The data START

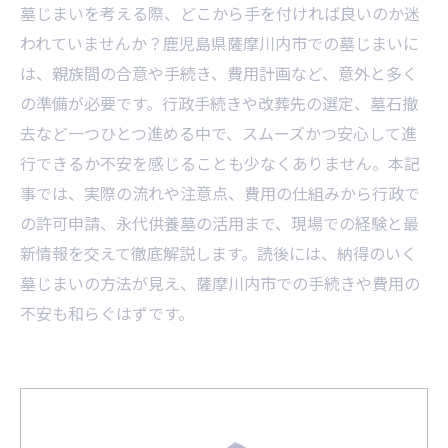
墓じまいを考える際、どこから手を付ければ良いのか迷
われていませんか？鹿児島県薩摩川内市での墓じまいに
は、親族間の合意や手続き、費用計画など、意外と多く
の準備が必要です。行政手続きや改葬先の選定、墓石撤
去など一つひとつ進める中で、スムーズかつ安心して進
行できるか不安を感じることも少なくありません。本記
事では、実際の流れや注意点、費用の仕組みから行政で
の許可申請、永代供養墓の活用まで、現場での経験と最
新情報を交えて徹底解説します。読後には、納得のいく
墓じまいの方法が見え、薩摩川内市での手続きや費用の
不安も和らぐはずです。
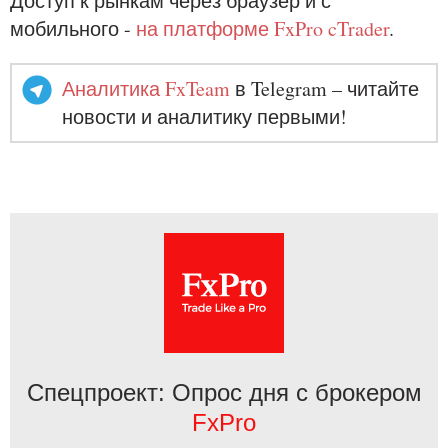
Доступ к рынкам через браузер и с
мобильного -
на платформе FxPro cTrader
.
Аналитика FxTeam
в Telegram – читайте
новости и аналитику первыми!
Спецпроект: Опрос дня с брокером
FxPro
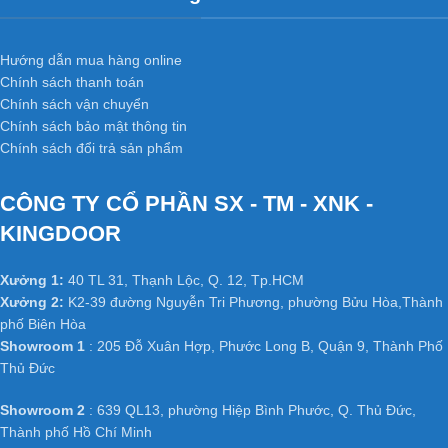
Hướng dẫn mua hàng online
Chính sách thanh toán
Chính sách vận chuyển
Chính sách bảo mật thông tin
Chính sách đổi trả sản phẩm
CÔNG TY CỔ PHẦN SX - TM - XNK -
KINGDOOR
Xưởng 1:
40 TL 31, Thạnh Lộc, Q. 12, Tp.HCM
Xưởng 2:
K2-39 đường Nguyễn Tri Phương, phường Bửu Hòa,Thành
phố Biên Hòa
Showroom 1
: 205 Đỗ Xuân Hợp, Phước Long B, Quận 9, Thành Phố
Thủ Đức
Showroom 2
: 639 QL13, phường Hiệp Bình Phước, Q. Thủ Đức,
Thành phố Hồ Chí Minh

The data END

When you copy the entries, keep every word exactly as it stands and drop any pictures.

墓じまいを考える際、どこから手を付ければ良いのか迷
われていませんか？鹿児島県薩摩川内市での墓じまいに
は、親族間の合意や手続き、費用計画など、意外と多く
の準備が必要です。行政手続きや改葬先の選定、墓石撤
去など一つひとつ進める中で、スムーズかつ安心して進
行できるか不安を感じることも少なくありません。本記
事では、実際の流れや注意点、費用の仕組みから行政で
の許可申請、永代供養墓の活用まで、現場での経験と最
新情報を交えて徹底解説します。読後には、納得のいく
墓じまいの方法が見え、薩摩川内市での手続きや費用の
不安も和らぐはずです。
Доступ к рынкам через браузер и с
мобильного -
на платформе FxPro cTrader
.
Аналитика FxTeam
в Telegram – читайте
новости и аналитику первыми!
Спецпроект: Опрос дня с брокером
FxPro
Hướng dẫn mua hàng online
Chính sách thanh toán
Chính sách vận chuyển
Chính sách bảo mật thông tin
Chính sách đổi trả sản phẩm
CÔNG TY CỔ PHẦN SX - TM - XNK -
KINGDOOR
Xưởng 1:
40 TL 31, Thạnh Lộc, Q. 12, Tp.HCM
Xưởng 2:
K2-39 đường Nguyễn Tri Phương, phường Bửu Hòa,Thành
phố Biên Hòa
Showroom 1
: 205 Đỗ Xuân Hợp, Phước Long B, Quận 9, Thành Phố
Thủ Đức
Showroom 2
: 639 QL13, phường Hiệp Bình Phước, Q. Thủ Đức,
Thành phố Hồ Chí Minh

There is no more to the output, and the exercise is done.